Riverview offers hands on learning experience
Across Belle Isle on Jefferson Avenue is the Oakland University Riverview Institute. Open since 2009, the institute is a 50,000 square foot facility established by the School of Nursing and St. John Health systems.
“The purpose of the Riverview Institute is to train and teach people in Detroit community skill sets and then they … stay in Detroit,” said Barbara Penprase, the executive director of the Riverview Institute.
The facility, located on the second floor of the old St.
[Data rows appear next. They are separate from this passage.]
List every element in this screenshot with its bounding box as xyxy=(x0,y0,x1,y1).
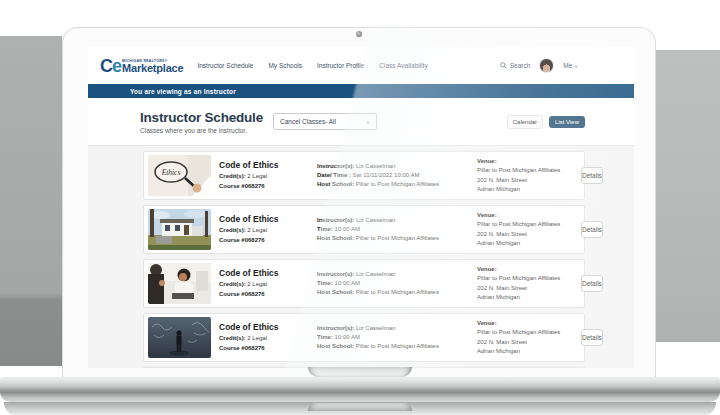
laptop-screen: Ce MICHIGAN REALTORS® Marketplace Instru… xyxy=(88,47,634,368)
list-view-button[interactable]: List View xyxy=(549,116,585,128)
details-button[interactable]: Details xyxy=(581,167,603,184)
list-item: Code of Ethics Credit(s): 2 Legal Course… xyxy=(143,205,585,254)
cancel-classes-dropdown[interactable]: Cancel Classes- All ∨ xyxy=(273,113,377,130)
class-title: Code of Ethics xyxy=(219,268,317,278)
class-thumbnail-man-chalkboard-doodles xyxy=(148,317,211,358)
laptop-mockup: Ce MICHIGAN REALTORS® Marketplace Instru… xyxy=(0,0,720,415)
page-subtitle: Classes where you are the instructor. xyxy=(140,127,263,134)
chevron-down-icon: ∨ xyxy=(366,119,370,125)
logo-ce-mark: Ce xyxy=(100,59,121,73)
background-monitor-right-edge xyxy=(656,50,720,342)
nav-instructor-schedule[interactable]: Instructor Schedule xyxy=(197,62,253,69)
nav-instructor-profile[interactable]: Instructor Profile xyxy=(317,62,364,69)
logo-wordmark: Marketplace xyxy=(122,63,183,73)
ce-marketplace-logo[interactable]: Ce MICHIGAN REALTORS® Marketplace xyxy=(100,59,183,73)
class-title: Code of Ethics xyxy=(219,160,317,170)
page-title: Instructor Schedule xyxy=(140,110,263,125)
nav-class-availability[interactable]: Class Availability xyxy=(379,62,427,69)
course-number: Course #068276 xyxy=(219,291,265,297)
main-nav: Instructor Schedule My Schools Instructo… xyxy=(197,62,427,69)
class-title: Code of Ethics xyxy=(219,322,317,332)
viewing-as-banner-text: You are viewing as an Instructor xyxy=(130,88,236,95)
me-menu[interactable]: Me ∨ xyxy=(563,62,578,69)
details-button[interactable]: Details xyxy=(581,329,603,346)
svg-text:Ethics: Ethics xyxy=(161,168,181,177)
laptop-base xyxy=(0,377,720,402)
course-number: Course #068276 xyxy=(219,237,265,243)
class-thumbnail-ethics-circled-word: Ethics xyxy=(148,155,211,196)
list-item: Code of Ethics Credit(s): 2 Legal Course… xyxy=(143,313,585,362)
chevron-down-icon: ∨ xyxy=(574,63,578,69)
course-number: Course #068276 xyxy=(219,183,265,189)
me-label: Me xyxy=(563,62,572,69)
class-thumbnail-office-people xyxy=(148,263,211,304)
nav-my-schools[interactable]: My Schools xyxy=(268,62,302,69)
class-list: Ethics Code of Ethics Credit(s): 2 Legal… xyxy=(88,145,634,368)
avatar[interactable] xyxy=(539,58,554,73)
page-head: Instructor Schedule Classes where you ar… xyxy=(88,98,634,145)
list-item: Code of Ethics Credit(s): 2 Legal Course… xyxy=(143,259,585,308)
class-thumbnail-house-exterior xyxy=(148,209,211,250)
list-item: Ethics Code of Ethics Credit(s): 2 Legal… xyxy=(143,151,585,200)
details-button[interactable]: Details xyxy=(581,221,603,238)
app-header: Ce MICHIGAN REALTORS® Marketplace Instru… xyxy=(88,47,634,84)
calendar-button[interactable]: Calendar xyxy=(507,115,543,129)
cancel-classes-dropdown-value: Cancel Classes- All xyxy=(280,118,336,125)
details-button[interactable]: Details xyxy=(581,275,603,292)
class-title: Code of Ethics xyxy=(219,214,317,224)
course-number: Course #068276 xyxy=(219,345,265,351)
search-label: Search xyxy=(510,62,531,69)
laptop-base-reflection-notch xyxy=(308,403,412,411)
viewing-as-banner: You are viewing as an Instructor xyxy=(88,84,634,98)
search-icon xyxy=(500,62,507,69)
laptop-lid-notch xyxy=(308,367,412,377)
background-monitor-left-edge xyxy=(0,36,62,366)
laptop-webcam xyxy=(356,31,362,37)
search-button[interactable]: Search xyxy=(500,62,531,69)
header-right-group: Search Me ∨ xyxy=(500,58,578,73)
John hospital, gives nursing students the chance to continue their education while working in the city.
“Many of our programs are targeted at the transitioning under employed or unemployed worker (who is) looking for new career opportunities,” said Jacqueline Glover, director of operations of the Riverview Institute. “We have partnered with agencies like The Detroit Workforce Development Department and Focus HOPE … to serve the immediate community, as well as marketing to all four counties in Southeast Metro Area.”
Penprase has played an active role in making the metro Detroit area more aware of the programs Riverview has to offer.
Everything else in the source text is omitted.